We all know the old adage “Never judge a book by its cover.” But when it comes to literal application, we all do. That’s because our book culture encourages it. The cover won’t always tell us much about the quality of a book, true, but if we want to know what kind of book it is, the cover is where we find out.
Shirtless guy holding woman in historically inaccurate clothing in highly improbable position? Romance.
Shirtless guy flexing while holding sword (with or without scantily clad woman clinging to his knees)? Heroic fantasy.
Woman scantily clad while still wearing a lot of black leather with a sword, possibly straddling a motorcycle? Urban fantasy. Probably.

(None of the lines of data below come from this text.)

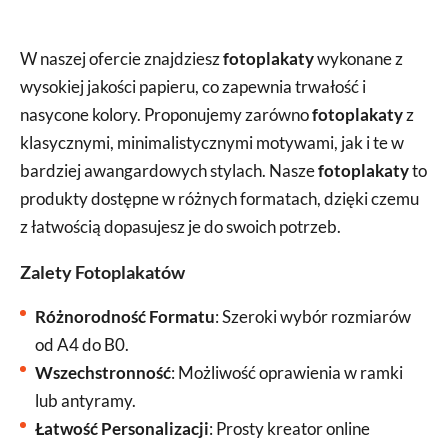
W naszej ofercie znajdziesz
fotoplakaty
wykonane z
wysokiej jakości papieru, co zapewnia trwałość i
nasycone kolory. Proponujemy zarówno
fotoplakaty
z
klasycznymi, minimalistycznymi motywami, jak i te w
bardziej awangardowych stylach. Nasze
fotoplakaty
to
produkty dostępne w różnych formatach, dzięki czemu
z łatwością dopasujesz je do swoich potrzeb.
Zalety Fotoplakatów
Różnorodność Formatu
: Szeroki wybór rozmiarów
od A4 do B0.
Wszechstronność
: Możliwość oprawienia w ramki
lub antyramy.
Łatwość Personalizacji
: Prosty kreator online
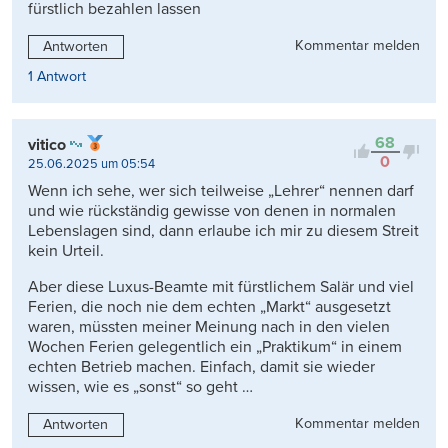
fürstlich bezahlen lassen
Kommentar melden
Antworten
1 Antwort
68
vitico
0
25.06.2025 um 05:54
Wenn ich sehe, wer sich teilweise „Lehrer“ nennen darf
und wie rückständig gewisse von denen in normalen
Lebenslagen sind, dann erlaube ich mir zu diesem Streit
kein Urteil.
Aber diese Luxus-Beamte mit fürstlichem Salär und viel
Ferien, die noch nie dem echten „Markt“ ausgesetzt
waren, müssten meiner Meinung nach in den vielen
Wochen Ferien gelegentlich ein „Praktikum“ in einem
echten Betrieb machen. Einfach, damit sie wieder
wissen, wie es „sonst“ so geht …
Kommentar melden
Antworten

Genre is how the publisher knows what kind of cover to put on a book. It’s also how the reader knows, more or less, what to expect when they pick a novel up. If you buy a book with a silhouette of a tank on the cover and get a story that is 90% romance, you’re going to be perplexed.
The same was true of ancient books, although the cues were given in different ways.
Heroic fantasy (AKA epic poetry) came in dactylic hexameter and covered serious, manly topics. Love poetry came in elegiac couplets. Romance novels were written in prose. And just as with modern literature, ancient readers had expectations of the contents and topics of a work based on its genre. Those rules could be played with, definitely, but push them too far and you could get lost in the weeds.
So imagine the perplexity of the Ancient Reader when they got to the opening of the Argonautica’s Book 3 and found an invocation to the Muse of erotic poetry. (Uh, that’s ‘poetry having to do with love,’ not ‘limericks you wouldn’t want your mother to catch you reading.’)
This is roughly the ancient equivalent of getting to page 300 in a Clancy novel to discover him wrapping up a thorough analysis of the tactical differences between tank maneuvers in the Battle of the Bulge and the first Gulf War… and then launching into a sonnet.
So why do it? There’s a lot of debate on this, but I think a safe answer is that Apollonius is, for better or worse, playing with the idea of genre here. Jason is already not a typical epic hero: he isn’t the bravest, strongest, or the best fighter. But he is charming. He is a diplomat, a hero who works either through his own persuasion or through his allies. Apollonius is trying to turn these into heroic attributes.
This is also the age of the novel. The Argonautica was written when romantic fiction had become very popular. You could argue that Apollonius is trying to “update” the epic for Hellenistic tastes.
The Argonautica also has a gender problem. (Get it? Gender, genre… it’s a joke… in, uh, French… MOVING RIGHT ALONG.) The real hero of the piece, as we will see shortly, is Medea. She’s the one who will actually do the work required to get the Golden Fleece. She’s arguably the most interesting character in the entire work and definitely among the most powerful. But she’s a woman.
That’s less of a problem for Apollonius than it was for, say, Homer. As I will talk about next week, Jason can share the stage with Medea. But like Circe (fun fact: who is Medea’s aunt), it won’t be entirely of her own free will.
I’ve often said that we are currently in a “Hellenistic Period” when it comes to art and literature. We enjoy playing with genre, we like reboots and recapitulations, variations on theme, and breaking the fourth wall. Sometimes it works, sometimes it doesn’t. Whether or not Apollonius’s experimentation works is a matter of taste, but it is telling that he is getting more attention now from academic writers than he has for over a century.